# Task directions
Every record below is to be repeated exactly, with the pictures left out.

*** Block opens ***

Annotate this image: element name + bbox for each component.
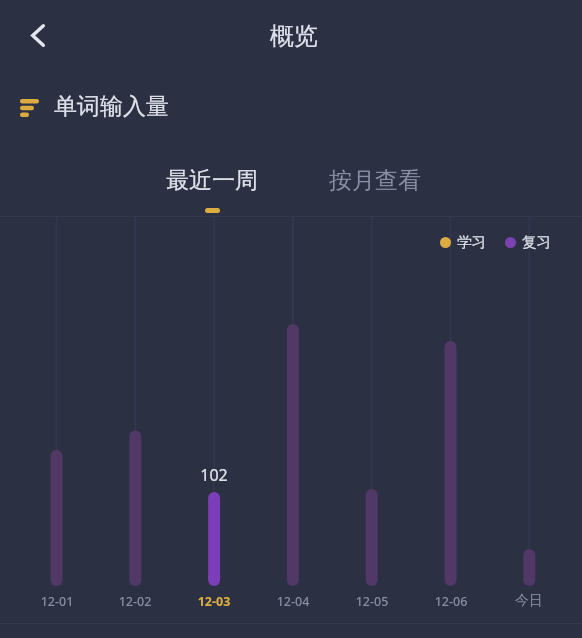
button[interactable]: Back: [14, 11, 64, 61]
staticText: 按月查看: [329, 166, 421, 195]
button[interactable]: 12-05: [333, 250, 411, 610]
staticText: 最近一周: [166, 166, 258, 195]
staticText: 12-06: [401, 593, 501, 610]
staticText: 12-03: [164, 593, 264, 610]
button[interactable]: 12-01: [18, 250, 96, 610]
staticText: 12-04: [243, 593, 343, 610]
button[interactable]: 单词输入量: [18, 87, 169, 125]
button[interactable]: 12-02: [96, 250, 174, 610]
staticText: 学习: [457, 233, 486, 251]
staticText: 复习: [522, 233, 551, 251]
button[interactable]: 今日: [490, 250, 568, 610]
staticText: 概览: [270, 21, 318, 51]
button[interactable]: 12-03: [175, 250, 253, 610]
button[interactable]: 按月查看: [313, 158, 437, 216]
staticText: 单词输入量: [54, 92, 169, 121]
staticText: 12-05: [322, 593, 422, 610]
staticText: 今日: [479, 592, 579, 610]
staticText: 12-01: [7, 593, 107, 610]
staticText: 12-02: [85, 593, 185, 610]
staticText: 102: [164, 464, 264, 486]
button[interactable]: 最近一周: [150, 158, 274, 216]
button[interactable]: 12-04: [254, 250, 332, 610]
button[interactable]: 12-06: [412, 250, 490, 610]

*** Block closes ***

# Exercise solution
Annotate this image: element name + bbox for each component.
button[interactable]: Back: [14, 11, 64, 61]
staticText: 按月查看: [329, 166, 421, 195]
button[interactable]: 12-05: [333, 250, 411, 610]
staticText: 最近一周: [166, 166, 258, 195]
staticText: 12-06: [401, 593, 501, 610]
staticText: 12-03: [164, 593, 264, 610]
button[interactable]: 12-01: [18, 250, 96, 610]
staticText: 12-04: [243, 593, 343, 610]
button[interactable]: 单词输入量: [18, 87, 169, 125]
button[interactable]: 12-02: [96, 250, 174, 610]
staticText: 学习: [457, 233, 486, 251]
staticText: 复习: [522, 233, 551, 251]
button[interactable]: 今日: [490, 250, 568, 610]
staticText: 概览: [270, 21, 318, 51]
button[interactable]: 12-03: [175, 250, 253, 610]
button[interactable]: 按月查看: [313, 158, 437, 216]
staticText: 单词输入量: [54, 92, 169, 121]
staticText: 12-05: [322, 593, 422, 610]
staticText: 今日: [479, 592, 579, 610]
staticText: 12-01: [7, 593, 107, 610]
staticText: 12-02: [85, 593, 185, 610]
staticText: 102: [164, 464, 264, 486]
button[interactable]: 最近一周: [150, 158, 274, 216]
button[interactable]: 12-04: [254, 250, 332, 610]
button[interactable]: 12-06: [412, 250, 490, 610]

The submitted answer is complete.